How does Check Point DDoS Protector combine on-site and cloud-based protection to prevent link saturation during a volumetric attack?

Check Point DDoS Protector is deployed as an on-premises Layer 2 bridge that inspects and filters malicious traffic locally, protecting applications and services from complex attacks that do not fully saturate the WAN link. For volumetric attacks that threaten to overwhelm the ISP link (for example, a gigabit connection being flooded), the device synchronizes with Check Point Cloud and redirects all traffic to cloud-based scrubbing centers. The cloud performs volumetric inspection and mitigation, then returns only legitimate traffic to the on-site device, preventing link saturation and preserving service availability.

What types of attacks and protections are included in the DDoS Protector appliance?

The DDoS Protector family defends against more than 100 attack types including SYN floods, low-and-slow attacks, HTTP floods, SSL-related attacks, brute force, BGP table attacks, session attacks, invasive scans, and protocol-based attacks over TCP, UDP, ICMP, IGMP and fragmented packets.
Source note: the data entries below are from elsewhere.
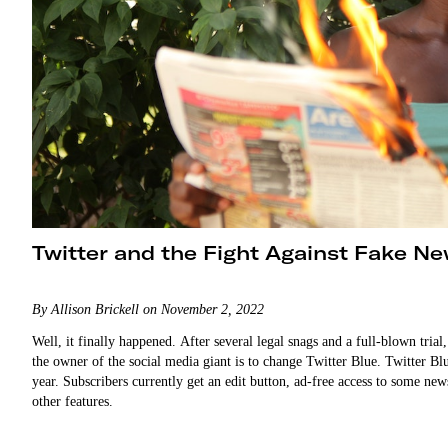
Twitter and the Fight Against Fake N
By Allison Brickell on November 2, 2022
Well, it finally happened. After several legal snags and a full-blown tria
the owner of the social media giant is to change Twitter Blue. Twitter Bl
year. Subscribers currently get an edit button, ad-free access to some new
other features.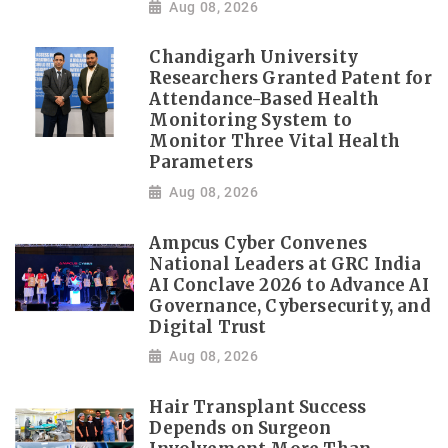
Aug 08, 2026
Chandigarh University
Researchers Granted Patent for
Attendance-Based Health
Monitoring System to
Monitor Three Vital Health
Parameters
Aug 08, 2026
Ampcus Cyber Convenes
National Leaders at GRC India
AI Conclave 2026 to Advance AI
Governance, Cybersecurity, and
Digital Trust
Aug 08, 2026
Hair Transplant Success
Depends on Surgeon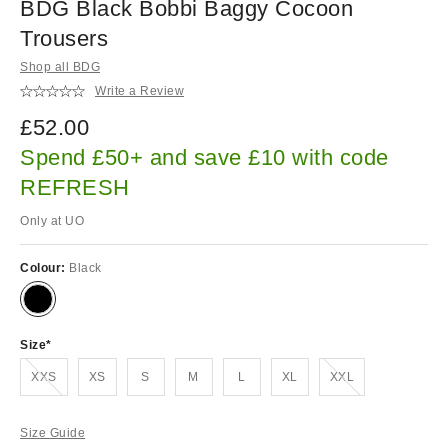
BDG Black Bobbi Baggy Cocoon
Trousers
Shop all BDG
Write a Review
£52.00
Spend £50+ and save £10 with code
REFRESH
Only at UO
Colour:
Black
Size
Out of stock!
Out of stock!
XXS
XS
S
M
L
XL
XXL
Size Guide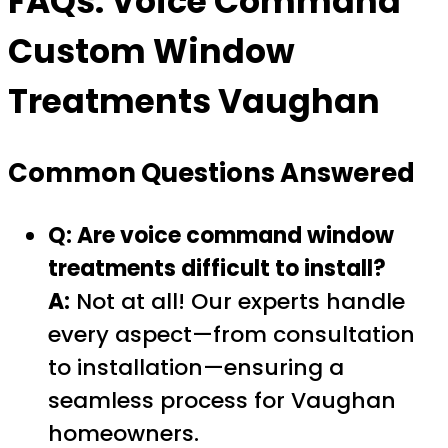
FAQs:
Voice Command
Custom Window
Treatments Vaughan
Common Questions Answered
Q: Are voice command window
treatments difficult to install?
A:
Not at all! Our experts handle
every aspect—from consultation
to installation—ensuring a
seamless process for Vaughan
homeowners.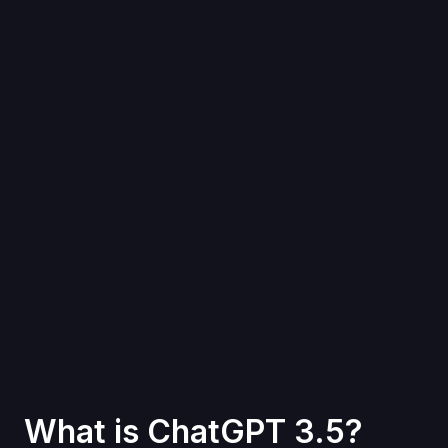
What is ChatGPT 3.5?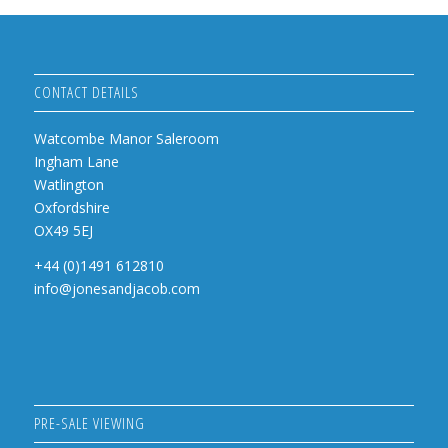
CONTACT DETAILS
Watcombe Manor Saleroom
Ingham Lane
Watlington
Oxfordshire
OX49 5EJ
+44 (0)1491 612810
info@jonesandjacob.com
PRE-SALE VIEWING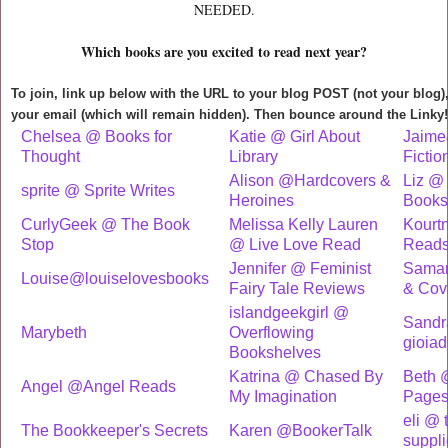
NEEDED.
Which books are you excited to read next year?
To join, link up below with the URL to your blog POST (not your blog
your email (which will remain hidden). Then bounce around the Linky!
Chelsea @ Books for
Katie @ Girl About
Jaime
Thought
Library
Fictio
Alison @Hardcovers &
Liz @ 
sprite @ Sprite Writes
Heroines
Books
CurlyGeek @ The Book
Melissa Kelly Lauren
Kourtn
Stop
@ Live Love Read
Read
Jennifer @ Feminist
Saman
Louise@louiselovesbooks
Fairy Tale Reviews
& Cov
islandgeekgirl @
Sandr
Marybeth
Overflowing
gioiad
Bookshelves
Katrina @ Chased By
Beth @
Angel @Angel Reads
My Imagination
Page
eli @ 
The Bookkeeper's Secrets
Karen @BookerTalk
suppli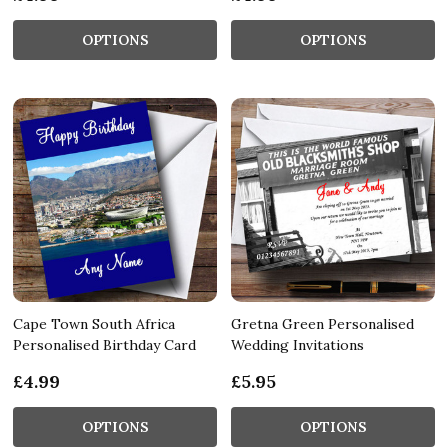
OPTIONS
OPTIONS
Cape Town South Africa
Gretna Green Personalised
Personalised Birthday Card
Wedding Invitations
£4.99
£5.95
OPTIONS
OPTIONS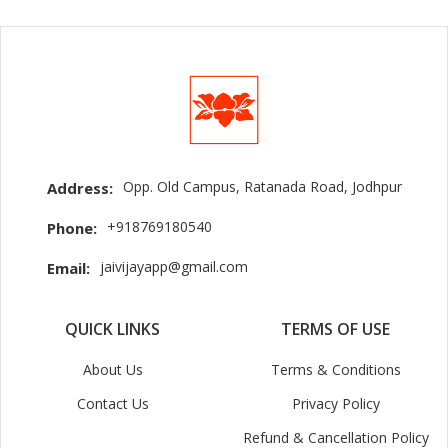
Opp. Old Campus, Ratanada Road, Jodhpur
Address:
+918769180540
Phone:
jaivijayapp@gmail.com
Email:
QUICK LINKS
TERMS OF USE
About Us
Terms & Conditions
Contact Us
Privacy Policy
Refund & Cancellation Policy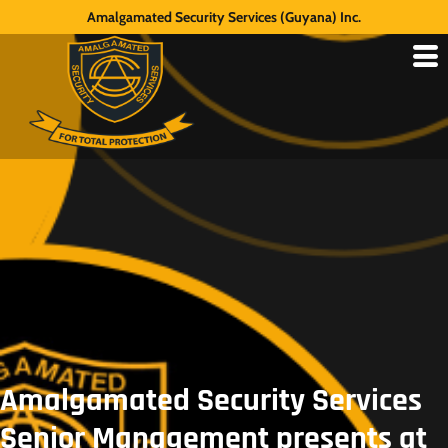
Amalgamated Security Services (Guyana) Inc.
Amalgamated Security Services
Senior Management presents at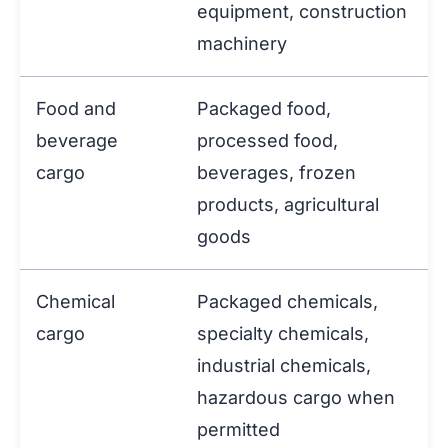
equipment, construction
machinery
Food and
Packaged food,
beverage
processed food,
cargo
beverages, frozen
products, agricultural
goods
Chemical
Packaged chemicals,
cargo
specialty chemicals,
industrial chemicals,
hazardous cargo when
permitted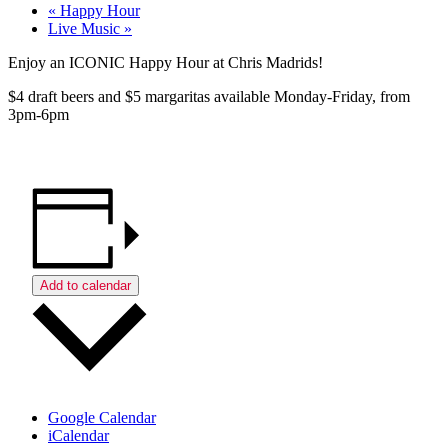
«
Happy Hour
Live Music
»
Enjoy an ICONIC Happy Hour at Chris Madrids!
$4 draft beers and $5 margaritas available Monday-Friday, from
3pm-6pm
Add to calendar
Google Calendar
iCalendar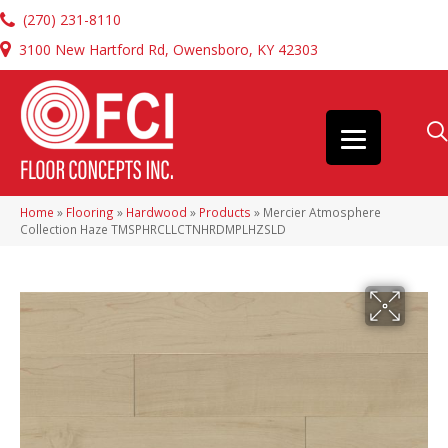
(270) 231-8110
3100 New Hartford Rd, Owensboro, KY 42303
Home
»
Flooring
»
Hardwood
»
Products
»
Mercier Atmosphere
Collection Haze TMSPHRCLLCTNHRDMPLHZSLD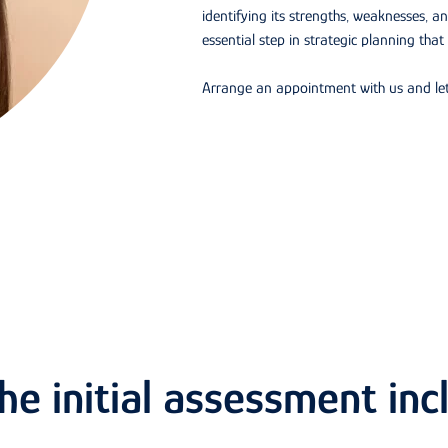
identifying its strengths, weaknesses, an
essential step in strategic planning that
Arrange an appointment with us and let
e initial assessment inc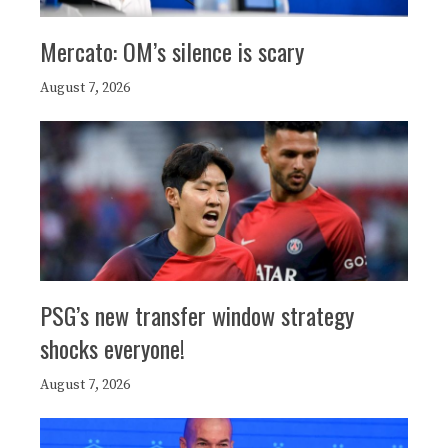
Mercato: OM’s silence is scary
August 7, 2026
PSG’s new transfer window strategy
shocks everyone!
August 7, 2026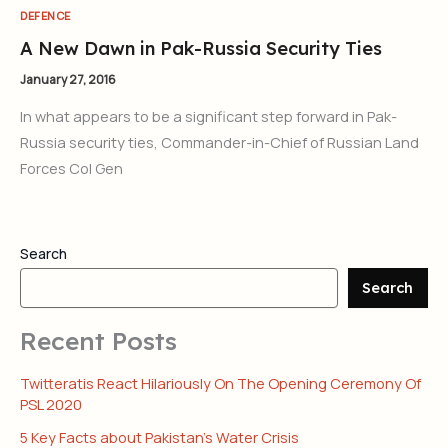
DEFENCE
A New Dawn in Pak-Russia Security Ties
January 27, 2016
In what appears to be a significant step forward in Pak-
Russia security ties, Commander-in-Chief of Russian Land
Forces Col Gen
Search
Search
Recent Posts
Twitteratis React Hilariously On The Opening Ceremony Of
PSL 2020
5 Key Facts about Pakistan’s Water Crisis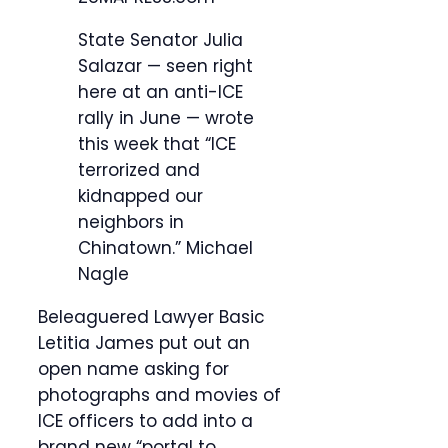
State Senator Julia
Salazar — seen right
here at an anti-ICE
rally in June — wrote
this week that “ICE
terrorized and
kidnapped our
neighbors in
Chinatown.”
Michael
Nagle
Beleaguered Lawyer Basic
Letitia James put out an
open name asking for
photographs and movies of
ICE officers to add into a
brand new “portal to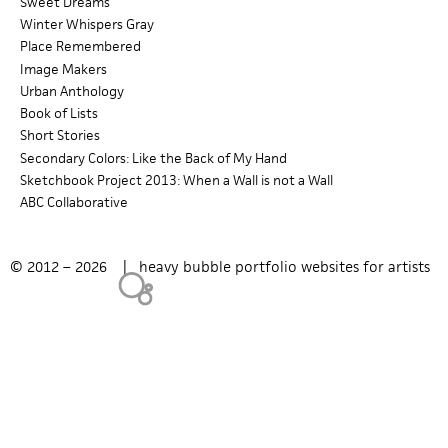
Sweet Dreams
Winter Whispers Gray
c
Place Remembered
h
Image Makers
Urban Anthology
f
Book of Lists
Short Stories
o
Secondary Colors: Like the Back of My Hand
r
Sketchbook Project 2013: When a Wall is not a Wall
ABC Collaborative
m
© 2012 – 2026 |
heavy bubble portfolio websites for artists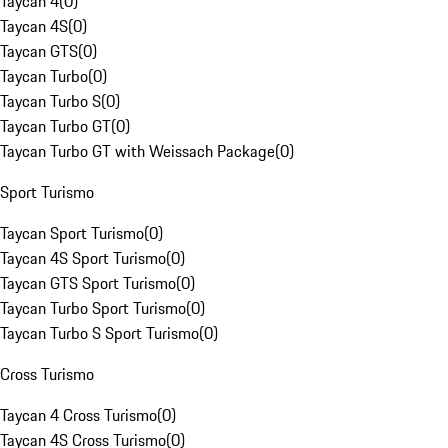
Taycan 4
(
0
)
Taycan 4S
(
0
)
Taycan GTS
(
0
)
Taycan Turbo
(
0
)
Taycan Turbo S
(
0
)
Taycan Turbo GT
(
0
)
Taycan Turbo GT with Weissach Package
(
0
)
Sport Turismo
Taycan Sport Turismo
(
0
)
Taycan 4S Sport Turismo
(
0
)
Taycan GTS Sport Turismo
(
0
)
Taycan Turbo Sport Turismo
(
0
)
Taycan Turbo S Sport Turismo
(
0
)
Cross Turismo
Taycan 4 Cross Turismo
(
0
)
Taycan 4S Cross Turismo
(
0
)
Protection capabilities include adaptive behavioral-based detection, SSL defense, WAF and IPS features, predefined and customizable DoS shields with rate-limits and SYN thresholds, connection rate limiting, and L3/L4 blacklisting rules. Together these features allow administrators to set per-pattern rate limits, configure tracking/source counts, and stop known malicious sources at the network edge.

What operational steps should administrators take during a suspected DDoS attack and what support options exist?

Administrators should first verify that policies are in Block and Report mode, ensure firmware and the attack database are up to date, confirm all IP ranges are covered by security policies, and enable recommended signatures such as DoS-All followed by a BDoS profile. They should set connection limits by adjusting the source count tracking type, lower SYN protection activation and termination thresholds as needed, and use blacklisting and connection rate limits. Packet captures via a mirrored switch/router port (for example using Wireshark) are critical for troubleshooting and for Check Point Technical Support. If local measures fail, Check Point provides 24/7 Emergency Response Team support and can guide mitigation steps; they may request remote access to the device (e.g., via a mobile hotspot) to assist immediately.